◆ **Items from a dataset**
++++
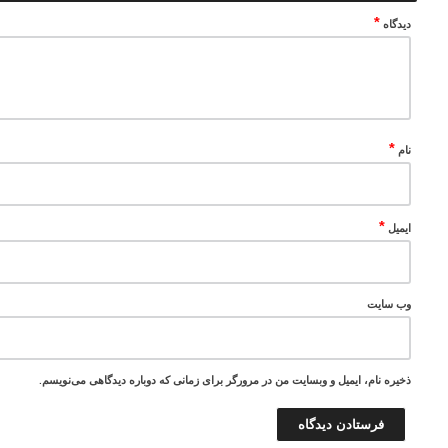
*
دیدگاه
*
نام
*
ایمیل
وب‌ سایت
ذخیره نام، ایمیل و وبسایت من در مرورگر برای زمانی که دوباره دیدگاهی می‌نویسم.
++++
Reproduce each entry exactly, without the pictures.

◆ **Answer to the exercise**
*
دیدگاه
*
نام
*
ایمیل
وب‌ سایت
ذخیره نام، ایمیل و وبسایت من در مرورگر برای زمانی که دوباره دیدگاهی می‌نویسم.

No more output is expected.